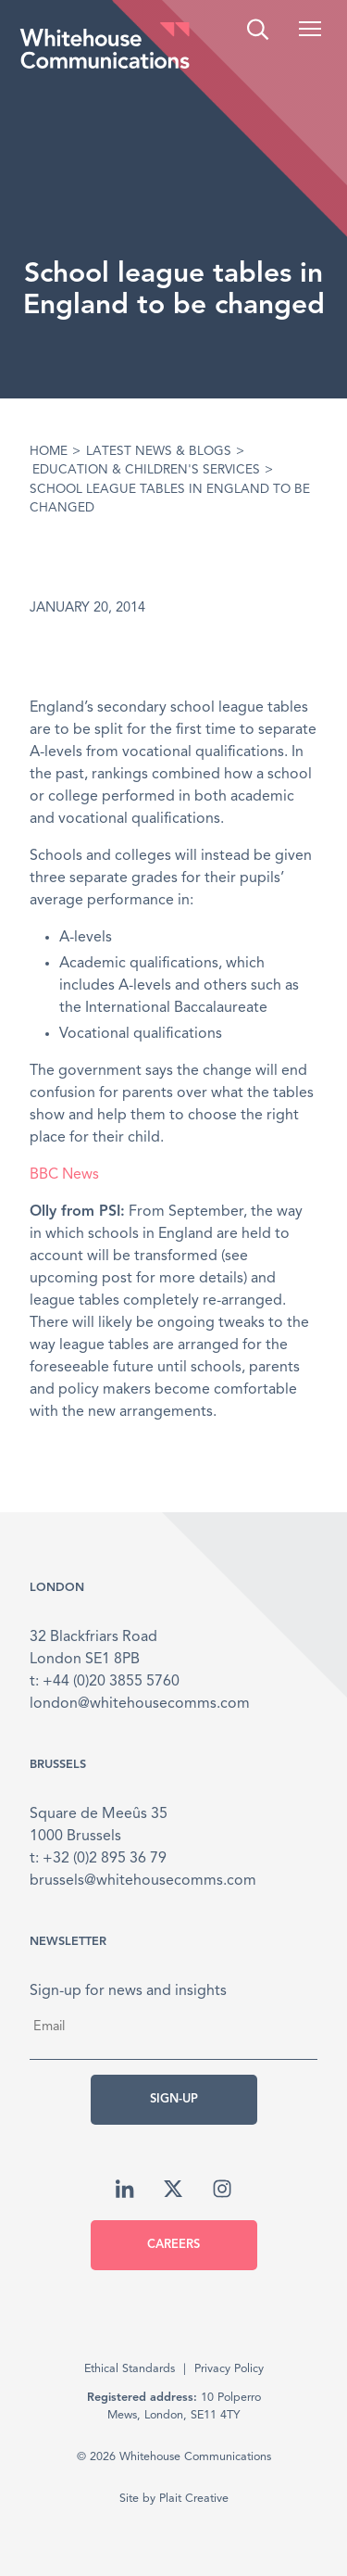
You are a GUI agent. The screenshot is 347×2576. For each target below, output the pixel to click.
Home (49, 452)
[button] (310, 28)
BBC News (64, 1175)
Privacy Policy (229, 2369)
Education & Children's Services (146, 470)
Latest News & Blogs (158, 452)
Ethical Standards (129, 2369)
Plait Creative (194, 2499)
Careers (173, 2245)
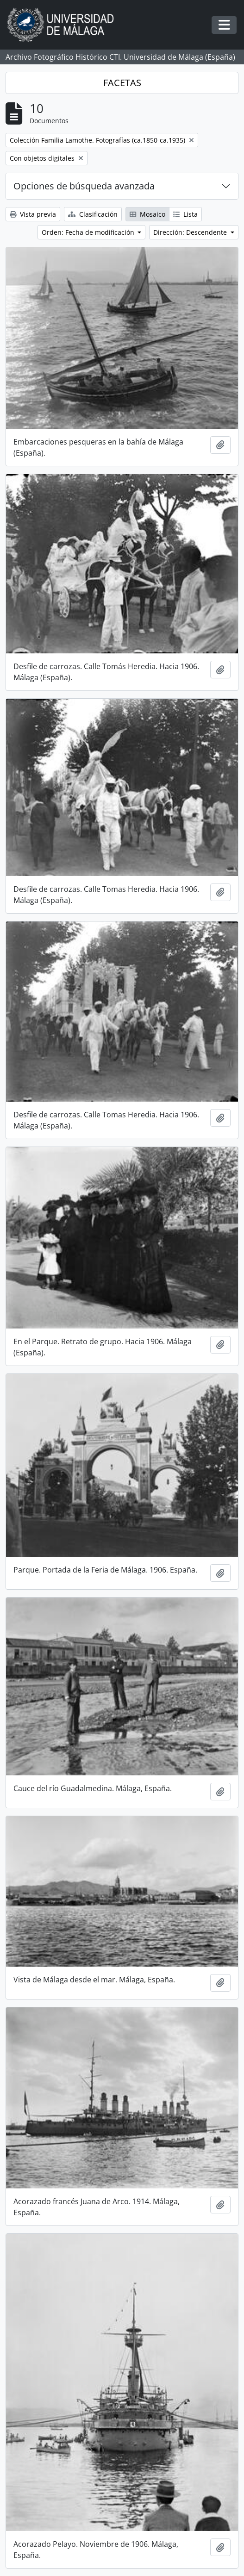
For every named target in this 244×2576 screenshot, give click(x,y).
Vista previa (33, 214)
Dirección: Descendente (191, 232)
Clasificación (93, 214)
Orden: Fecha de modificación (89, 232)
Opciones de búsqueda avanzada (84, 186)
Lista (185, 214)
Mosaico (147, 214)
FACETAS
******************************
Beginning at the line that holds "Clasificación (93, 214)", copy every line through the end of the entries exactly as given, and only those lines.

Clasificación (93, 214)
Orden: Fecha de modificación (89, 232)
Opciones de búsqueda avanzada (84, 186)
Lista (185, 214)
Mosaico (147, 214)
FACETAS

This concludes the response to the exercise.